With regard to this question of gunboats, I would ask the Chief Secretary if he would give me a promise to have these fisheries looked after as much as the Scotch Office look after the Scotch fisheries, and to have a few fast gunboats placed on the station?
§ MR. JACKSON
I have no hesitation in promising the hon. and gallant Gentleman that I will do everything in my power to try and protect the interests of the Irish fisheries.
§ (11.14.) MR. MAURICE HEALY
I think it is unfair for the right hon. Gentleman to charge the hon. Member for Mid Cork with having spoken slightingly of the Rev. Mr. Green. I certainly understood that he has done nothing of that kind. So far as my information goes the Rev. Mr. Green has discharged his duties in a very efficient manner, and I only wish the Government would fill their appointments with gentlemen who are as efficient as Mr. Green. We hear that Sir Thomas Brady's place is to be filled by Mr. Cecil Rhodes. If Mr. Cecil Rhodes is a specimen of the Irish Catholics you have got to fill positions of this kind, all I say is, give me Irish Protestants like Mr. Green. Of course, I do not intend to continue the discussion on this point; but I may point out that the Government three years ago, I think, passed an Act giving English Local Bodies very extensive powers for the management of sea fisheries, and created Fishery Boards around the whole of the English Coast. I wish to support what has been said with regard to Irish fisheries. There is, however, another matter to which I wish to refer, and that is the abolition of the office of visiting physician to Irish lunatic asylums. There is something like an agitation all over Ireland in regard to this question, and I hope the right hon. Gentleman will be able to 985 make some statement with reference to it. The Irish people were very much surprised to learn that this change had taken place without any demand for it so far as they were concerned. I would remind the right hon. Gentleman that twenty years ago a Royal Commission reported in the strongest manner as to the advisability of continuing the office of visiting physician to Irish lunatic asylums. No one is in favour of its abolition, so far as I can see, except the managers of such institutions. It appears to me to be absolutely necessary that such inspection should be continued in order to provide against abuses. I do not suggest that the managers of the asylums are not men to be trusted, or that any impropriety takes place in their institutions, but abuses may arise unless there is some outside inspection. As the medical profession are against the abolition of the office of inspecting physician, I trust the right hon. Gentleman will make some statement on the subject.
§ (11.19.) MR. JACKSON
No doubt the question which the hon. Gentleman has raised has created some amount of interest in Ireland. There has been a good deal of inquiry into the subject, and not very long ago a Committee which was appointed reported that the whole system of visiting physicians was not the best form of giving protection to the patients in the asylums. I cannot, however, say that the question is closed, because it is, in fact, still under consideration. So far as I have been able to judge, the balance of evidence is in favour of calling in specialists to deal with particular cases as they arise. The Committee may rest assured that we shall endeavour, as far as possible, to arrive at the best solution of the difficulty, and that no definite action will be taken except on the strongest evidence.
§ (11.22.) DR. TANNER
I have listened with some curiosity and interest to the statement of the right hon.
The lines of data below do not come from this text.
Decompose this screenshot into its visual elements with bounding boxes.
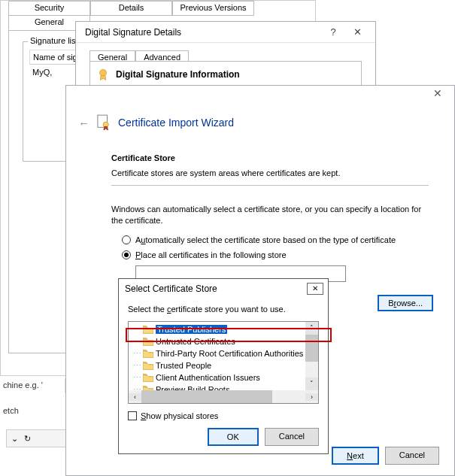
folder-icon: [143, 326, 153, 334]
dsd-titlebar: Digital Signature Details ? ✕: [76, 22, 375, 43]
tab-previous-versions[interactable]: Previous Versions: [172, 1, 254, 16]
close-icon[interactable]: ✕: [345, 26, 369, 38]
scroll-up-icon[interactable]: ˄: [305, 322, 318, 335]
scs-titlebar: Select Certificate Store ✕: [119, 279, 328, 299]
wizard-header: ← Certificate Import Wizard: [78, 114, 234, 131]
tree-line-icon: ⋯: [132, 337, 141, 347]
back-arrow-icon[interactable]: ←: [78, 117, 89, 129]
tree-item-trusted-publishers[interactable]: ⋯ Trusted Publishers: [132, 323, 318, 335]
radio-auto-select[interactable]: Automatically select the certificate sto…: [122, 235, 429, 244]
scroll-thumb[interactable]: [141, 390, 272, 403]
background-text-fragment: etch: [0, 403, 68, 418]
chevron-down-icon[interactable]: ⌄: [11, 434, 18, 444]
wizard-section-desc: Certificate stores are system areas wher…: [111, 168, 429, 177]
vertical-scrollbar[interactable]: ˄ ˅: [305, 322, 318, 390]
scs-buttons: OK Cancel: [119, 420, 328, 446]
signature-list-title: Signature list: [28, 36, 80, 45]
digital-signature-details-dialog: Digital Signature Details ? ✕ General Ad…: [75, 21, 376, 89]
folder-icon: [143, 350, 153, 358]
scroll-left-icon[interactable]: ‹: [129, 393, 141, 401]
background-text-fragment: chine e.g. ': [0, 378, 65, 393]
scs-description: Select the certificate store you want to…: [119, 299, 328, 321]
tree-line-icon: ⋯: [132, 373, 141, 383]
radio-icon: [122, 235, 131, 244]
tab-security[interactable]: Security: [8, 1, 90, 16]
certificate-icon: [97, 114, 111, 131]
folder-icon: [143, 374, 153, 382]
browse-button[interactable]: Browse...: [378, 295, 433, 311]
tree-line-icon: ⋯: [132, 361, 141, 371]
divider: [111, 185, 429, 186]
tree-item-trusted-people[interactable]: ⋯ Trusted People: [132, 359, 318, 371]
wizard-title: Certificate Import Wizard: [118, 117, 234, 129]
wizard-footer: Next Cancel: [332, 447, 439, 465]
svg-point-0: [100, 69, 107, 76]
tree-item-untrusted-certificates[interactable]: ⋯ Untrusted Certificates: [132, 335, 318, 347]
tab-details[interactable]: Details: [90, 1, 172, 16]
tree-item-client-auth-issuers[interactable]: ⋯ Client Authentication Issuers: [132, 371, 318, 384]
certificate-ribbon-icon: [96, 68, 110, 81]
show-physical-stores-checkbox[interactable]: Show physical stores: [128, 411, 319, 420]
radio-place-label: Place all certificates in the following …: [135, 250, 287, 259]
horizontal-scrollbar[interactable]: ‹ ›: [129, 390, 318, 403]
next-button[interactable]: Next: [332, 447, 379, 465]
show-physical-stores-label: Show physical stores: [141, 411, 218, 420]
dsd-title: Digital Signature Details: [82, 27, 321, 38]
help-icon[interactable]: ?: [321, 26, 345, 38]
folder-icon: [143, 338, 153, 346]
close-icon[interactable]: ✕: [307, 283, 323, 295]
scroll-thumb[interactable]: [305, 335, 318, 362]
tree-item-third-party-root[interactable]: ⋯ Third-Party Root Certification Authori…: [132, 347, 318, 359]
cancel-button[interactable]: Cancel: [385, 447, 439, 465]
tree-line-icon: ⋯: [132, 325, 141, 335]
dsd-info-text: Digital Signature Information: [116, 69, 240, 80]
close-icon[interactable]: ✕: [421, 86, 454, 104]
redo-icon[interactable]: ↻: [24, 434, 31, 444]
radio-auto-label: Automatically select the certificate sto…: [135, 235, 396, 244]
scs-title: Select Certificate Store: [125, 283, 307, 294]
cancel-button[interactable]: Cancel: [265, 428, 319, 446]
certificate-store-tree[interactable]: ⋯ Trusted Publishers ⋯ Untrusted Certifi…: [128, 321, 319, 404]
radio-icon: [122, 250, 131, 259]
radio-place-all[interactable]: Place all certificates in the following …: [122, 250, 429, 259]
ok-button[interactable]: OK: [208, 428, 259, 446]
wizard-paragraph: Windows can automatically select a certi…: [111, 204, 429, 226]
select-certificate-store-dialog: Select Certificate Store ✕ Select the ce…: [118, 278, 329, 454]
folder-icon: [143, 362, 153, 370]
tree-line-icon: ⋯: [132, 349, 141, 359]
wizard-section-title: Certificate Store: [111, 153, 429, 162]
checkbox-icon: [128, 411, 137, 420]
wizard-body: Certificate Store Certificate stores are…: [111, 153, 429, 282]
dsd-info-heading: Digital Signature Information: [96, 65, 355, 81]
scroll-down-icon[interactable]: ˅: [305, 377, 318, 390]
scroll-right-icon[interactable]: ›: [305, 393, 318, 401]
background-toolbar-fragment: ⌄ ↻: [6, 429, 71, 447]
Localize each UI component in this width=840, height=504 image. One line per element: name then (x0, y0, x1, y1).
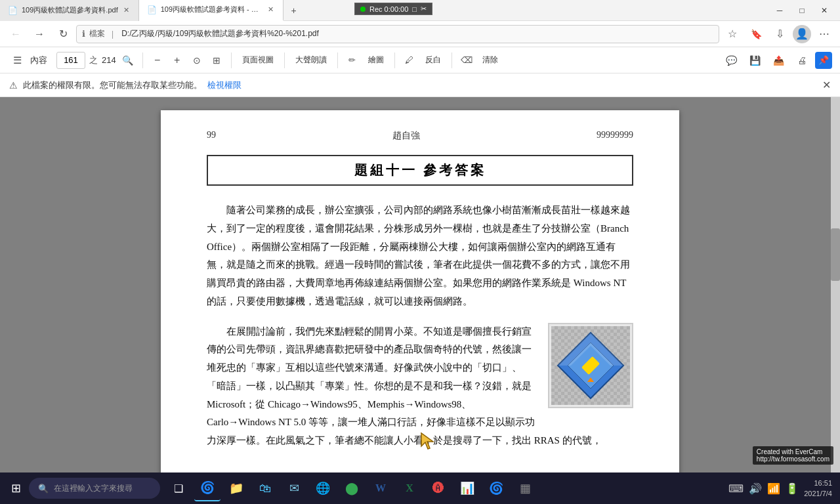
network-icon: 📶 (767, 482, 780, 495)
taskbar: ⊞ 🔍 在這裡輸入文字來搜尋 ❑ 🌀 📁 🛍 ✉ 🌐 ⬤ W X 🅐 📊 🌀 ▦… (0, 472, 840, 504)
taskbar-task-view[interactable]: ❑ (165, 475, 192, 501)
divider6 (452, 52, 452, 68)
forward-button[interactable]: → (29, 24, 50, 45)
taskbar-search-bar[interactable]: 🔍 在這裡輸入文字來搜尋 (29, 478, 160, 499)
taskbar-browser[interactable]: 🌐 (310, 475, 336, 501)
search-button[interactable]: 🔍 (120, 52, 136, 68)
maximize-button[interactable]: □ (791, 0, 812, 21)
zoom-in-button[interactable]: + (169, 52, 185, 68)
pin-icon: 📌 (818, 55, 829, 65)
zoom-out-button[interactable]: − (150, 52, 165, 68)
page-header: 99 趙自強 99999999 (207, 130, 633, 142)
sidebar-label: 內容 (30, 54, 47, 66)
tab-1-title: 109丙級軟體試題參考資料.pdf (22, 5, 118, 15)
title-bar: 📄 109丙級軟體試題參考資料.pdf ✕ 📄 109丙級軟體試題參考資料 - … (0, 0, 840, 21)
draw-label[interactable]: 繪圖 (364, 53, 388, 67)
taskbar-edge2[interactable]: 🌀 (483, 475, 509, 501)
comment-button[interactable]: 💬 (721, 50, 742, 71)
collections-button[interactable]: 🔖 (746, 24, 766, 45)
pin-button[interactable]: 📌 (815, 52, 832, 69)
permission-bar: ⚠ 此檔案的權限有限。您可能無法存取某些功能。 檢視權限 ✕ (0, 74, 840, 97)
new-tab-button[interactable]: + (284, 0, 304, 21)
section-title: 題組十一 參考答案 (207, 155, 633, 186)
print-button[interactable]: 🖨 (791, 50, 812, 71)
taskbar-app1[interactable]: 🅐 (425, 475, 452, 501)
evercam-watermark: Created with EverCam http://tw.formosaso… (753, 446, 833, 465)
address-info-icon: ℹ (82, 29, 85, 39)
read-aloud-button[interactable]: 大聲朗讀 (291, 53, 331, 67)
profile-button[interactable]: 👤 (793, 25, 811, 43)
share-button[interactable]: 📤 (768, 50, 789, 71)
page-left-number: 99 (207, 130, 216, 142)
taskbar-search-icon: 🔍 (38, 484, 49, 494)
address-bar[interactable]: ℹ 檔案 | D:/乙丙級/丙級/109丙級軟體試題參考資料%20-%201.p… (76, 25, 719, 43)
page-wrapper: 99 趙自強 99999999 題組十一 參考答案 隨著公司業務的成長，辦公室擴… (0, 97, 840, 504)
evercam-line1: Created with EverCam (757, 448, 830, 455)
zoom-fit-button[interactable]: ⊙ (189, 52, 205, 68)
permission-link[interactable]: 檢視權限 (207, 79, 242, 91)
more-button[interactable]: ⋯ (814, 24, 835, 45)
divider3 (284, 52, 285, 68)
battery-icon: 🔋 (786, 482, 799, 495)
keyboard-icon: ⌨ (728, 482, 744, 495)
close-button[interactable]: ✕ (814, 0, 835, 21)
taskbar-time: 16:51 (804, 478, 832, 489)
start-button[interactable]: ⊞ (3, 475, 29, 501)
zoom-width-button[interactable]: ⊞ (209, 52, 224, 68)
star-button[interactable]: ☆ (722, 24, 743, 45)
erase-icon[interactable]: ⌫ (459, 52, 474, 68)
start-icon: ⊞ (11, 481, 21, 495)
taskbar-word[interactable]: W (368, 475, 394, 501)
taskbar-app2[interactable]: 📊 (454, 475, 480, 501)
back-button[interactable]: ← (5, 24, 26, 45)
recording-bar: Rec 0:00:00 □ ✂ (354, 3, 432, 15)
taskbar-store[interactable]: 🛍 (252, 475, 278, 501)
scrollbar[interactable] (831, 97, 840, 504)
taskbar-excel[interactable]: X (396, 475, 423, 501)
address-separator: | (112, 30, 114, 39)
content-area: 99 趙自強 99999999 題組十一 參考答案 隨著公司業務的成長，辦公室擴… (0, 97, 840, 504)
reverse-label[interactable]: 反白 (421, 53, 445, 67)
page-view-button[interactable]: 頁面視圖 (238, 53, 278, 67)
taskbar-date: 2021/7/4 (804, 488, 832, 499)
paragraph-1: 隨著公司業務的成長，辦公室擴張，公司內部的網路系統也像小樹苗漸漸成長苗壯一樣越來… (207, 201, 633, 311)
taskbar-search-placeholder: 在這裡輸入文字來搜尋 (54, 483, 133, 494)
pdf-page: 99 趙自強 99999999 題組十一 參考答案 隨著公司業務的成長，辦公室擴… (161, 110, 679, 491)
tab-1[interactable]: 📄 109丙級軟體試題參考資料.pdf ✕ (0, 0, 139, 21)
taskbar-clock[interactable]: 16:51 2021/7/4 (804, 478, 832, 499)
divider5 (394, 52, 395, 68)
sidebar-toggle-button[interactable]: ☰ (8, 51, 26, 70)
permission-close-button[interactable]: ✕ (822, 79, 831, 91)
tab-1-close[interactable]: ✕ (122, 5, 131, 16)
toolbar-right: ☆ 🔖 ⇩ 👤 ⋯ (722, 24, 835, 45)
pdf-toolbar-right: 💬 💾 📤 🖨 📌 (721, 50, 832, 71)
reverse-icon[interactable]: 🖊 (402, 52, 417, 68)
taskbar-chrome[interactable]: ⬤ (339, 475, 365, 501)
rec-indicator (360, 7, 366, 12)
browser-toolbar: ← → ↻ ℹ 檔案 | D:/乙丙級/丙級/109丙級軟體試題參考資料%20-… (0, 21, 840, 47)
paragraph-2-container: 在展開討論前，我們先來點輕鬆的開胃小菜。不知道是哪個擅長行銷宣傳的公司先帶頭，資… (207, 323, 633, 450)
taskbar-tablet[interactable]: ▦ (512, 475, 538, 501)
tab-2-close[interactable]: ✕ (266, 4, 275, 15)
taskbar-apps: ❑ 🌀 📁 🛍 ✉ 🌐 ⬤ W X 🅐 📊 🌀 ▦ (165, 475, 538, 501)
taskbar-mail[interactable]: ✉ (281, 475, 307, 501)
taskbar-right: ⌨ 🔊 📶 🔋 16:51 2021/7/4 (728, 478, 837, 499)
taskbar-edge[interactable]: 🌀 (194, 475, 220, 501)
divider4 (337, 52, 338, 68)
draw-icon[interactable]: ✏ (345, 52, 360, 68)
address-path: D:/乙丙級/丙級/109丙級軟體試題參考資料%20-%201.pdf (121, 28, 713, 39)
tab-2-title: 109丙級軟體試題參考資料 - 1.p... (161, 5, 262, 14)
erase-label[interactable]: 清除 (478, 53, 502, 67)
scrollbar-thumb[interactable] (831, 228, 840, 281)
save-button[interactable]: 💾 (744, 50, 765, 71)
volume-icon: 🔊 (749, 482, 762, 495)
page-right-number: 99999999 (597, 130, 633, 142)
page-number-input[interactable] (56, 52, 85, 69)
download-button[interactable]: ⇩ (769, 24, 790, 45)
refresh-button[interactable]: ↻ (52, 24, 74, 45)
address-label: 檔案 (89, 28, 105, 39)
page-total-label: 之 (89, 54, 98, 66)
tab-2[interactable]: 📄 109丙級軟體試題參考資料 - 1.p... ✕ (139, 0, 284, 21)
minimize-button[interactable]: ─ (769, 0, 790, 21)
taskbar-explorer[interactable]: 📁 (223, 475, 249, 501)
Gentleman. The medical superintendents of such institutions should not have the power of calling in whom they please. It would not be to the advantage of the asylums or the inmates, and it would entail more expense than the 986 present system of visiting physicians. The right hon. Gentleman showed a great deal of common sense when at the Treasury; but since he has undertaken the office of Chief Secretary to Ireland, he has not gone into the matter in such a rational way as formerly. He ought not to have taken advice from the authorities at Dublin Castle upon this subject. He should at once have seen that it would not be advisable to supersede the visiting physicians, or to leave it to the medical superintendents of the asylums to call in whom they pleased. I must now say a few words with regard to the Rev. Mr. Green. I have the honour of knowing him, and I wish to say that I had no idea of speaking slightingly with regard to him. I had heard various criticisms about his appointment, and I simply laid them before the Committee. I would like to know why the right hon. Gentleman attempted to ride off upon this side issue? There were no less than fourteen competent veterinary surgeons to select from, and yet the Rev. Mr. Green was chosen as Inspector. That is the way in which business is being done in Ireland. I say that the money to be spent in stamping out pleuro-pneumonia in Ireland will be largely wasted for lack of competent advice, of which there is plenty to be had if only the Government would avail themselves of it.
§ (11.27.) MR. MORTON
It appears to me to be somewhat extraordinary that the Rev. Mr. Green should have been selected as an Inspector in Ireland. In this country we consider that ministers of the Gospel are not qualified to act as Inspectors of Fisheries. We hear of them as being sometimes well-qualified in regard to hunting, racing, and sporting generally, but not to act as business-like officials. I should have liked to have had a few hours for the purpose of discussing this Vote, with regard to the actual expenditure itself; but as there is no time for doing that, I will only say that there is an immense waste of money going on under the present Government. I wish now to ask the right hon. Gentleman a question with regard to Mrs. Montagu. Her case is one which has created some little feeling 987 in this country as well as in Ireland. I am aware that it could be considered on the Prisons Vote; but still we know very well, especially in regard to Ireland—
§ THE CHAIRMAN (Mr. COURTNEY,) Cornwall, Bodmin
This subject can be properly considered under the Prisons Vote.
§ MR. MORTON
I wish to complain of the right hon. Gentleman's conduct. The account of the Prisons Board really—
§ MR. MORTON
Very well. Then I will discuss it under the Prisons Vote. I will only say that in regard to this other Vote that it is particularly extravagant. There appears to be an immense sum wasted in Ireland, which I hope, in the interests of the taxpayers, we shall before many months elapse have an opportunity of considering and reducing.
§ DR. TANNER
The Chief Secretary just now attempted to answer what I advanced against one of his Inspectors. He told me that he was a Port Inspector. On page 181 there is additional illustration of what I attempted to point out. I am in a position to prove that the Inspector is a traveling Inspector at a salary of £300 per year. I really must complain of the attitude taken up by the Chief Secretary, who evidently has attempted to mislead the Committee by telling it—a
§ DR. TANNER
I say that one of these two travelling Inspectors is a Navy man, who draws a salary of £300 per year. The Chief Secretary told us that he was an Inspector at ports, which he said was a sort of duty for 988 which naval men were competent. In that way he mixes up two offices which are entirely distinct. The gentleman whose salary I drew attention to is a travelling Inspector; and in order to emphasise that fact, I beg to move a reduction of £300.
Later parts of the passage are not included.